The G-20 is the premier forum for international economic and financial affairs -- a role it acquired in 2008 in the midst of the global financial crisis. But in the post-crisis years, it has seen this role rapidly shrink. There are many reasons for this: the divergent recovery path of emerging economies and developed countries (the former experienced, first, a stronger and faster recovery than the latter, then faced the adverse spillovers from the monetary policy of the advanced economies, notably the U.S.); the difficulty for the G-20 to agree on a common agenda and its implementation, when the world economy is no longer diving together; and the difficulty of managing the complexity of the several events, documents and people that revolve around the annual presidency.

     Thus, the G-20 has not quite managed the shift from being a crisis committee, as it was in 2008 and 2009 -- and, to some extent in 2010-2012, at the time of Europe's sovereign debt crisis -- to becoming a steering committee for international policy coordination. Furthermore, in recent years the agenda has become wider, stretching from trade and development to climate change and food security, while implementation has become patchier. The G-20 has been losing effectiveness and therefore credibility, raising the question of whether there is any point in keeping up such a cumbersome, expensive and time-consuming forum -- especially for the host country.

     The Chinese leadership faces the challenge of managing an ambitious agenda -- which seems even broader than in previous years, with an unusually long-term view and a link to the U.N. 2030 Agenda for Sustainable Development -- while at the same time making it relevant. There is no doubt that China will put on a well-choreographed show and attract a great deal of attention. But whether it will make it relevant it remains to be seen.

Measures of success      

There are three possible measures of success for this year's G-20. The first one relates to macroeconomic policy coordination. Being one of the five systemically important countries -- together with the U.S., the euro area, Japan and the U.K. -- China should promote more awareness about the spillover impact of some of these countries' policies and encourage the deepening of the international financial safety nets. This brings us to the second measure, which is implementing the reform of the International Monetary Fund and reviewing quotas. If the G-20 has to become the permanent steering committee for the world economy, then the IMF has to be the firefighter with plenty of resources to intervene when financial instability or crises occur.   

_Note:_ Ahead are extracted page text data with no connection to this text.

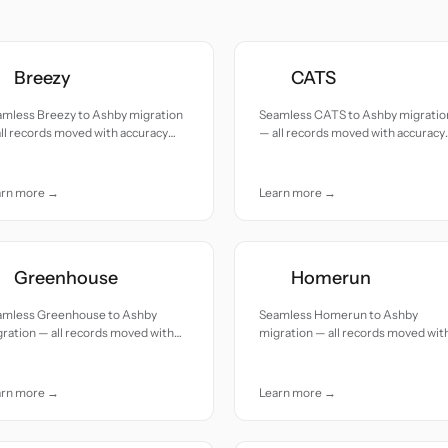
Breezy
CATS
amless Breezy to Ashby migration
Seamless CATS to Ashby migratio
ll records moved with accuracy
— all records moved with accuracy
 care.
and care.
arn more →
Learn more →
Greenhouse
Homerun
amless Greenhouse to Ashby
Seamless Homerun to Ashby
ration — all records moved with
migration — all records moved wit
uracy and care.
accuracy and care.
arn more →
Learn more →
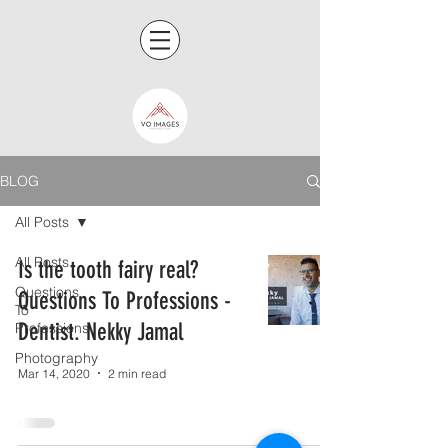
BLOG
All Posts
All Posts
Is the tooth fairy real?
Questions
Questions To Professions -
To
Dentist. Nekky Jamal
Professions
Photography
Mar 14, 2020
2 min read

     The third measure of success deals with the reaffirmation of the importance of fiscal policy as an instrument of economic policy. Fiscal policy has been frozen since the global financial crisis, especially in Europe. China can use the G-20 platform to promote good (that is, efficient) public spending and profitable investment as an engine to "invigorate" economic growth. And it can work with the other G-20 member states to identify long-term goals to support "strong, balanced and sustainable" growth and establish a five-year framework to move toward those goals. This framework will address both issues of implementing the commitments made by the G-20 member states and improving the G-20's accountability -- both key objectives for the Chinese presidency.

     The Chinese leadership appears committed to improving global economic governance through multilateral institutions. This year's G-20 offers China the chance to show its maturity as a key international player and a counterbalance to the U.S. And while the U.S. and Europe are gripped in the unresolved and widening crisis in the Middle East and domestic political tensions, China's G-20 (and Japan's G-7) should provide some sense of stability, ensuring that the world economy, and politics, stays on track.

Paola Subacchi is director of economic research at Chatham House (the Royal Institute of International Affairs) in London.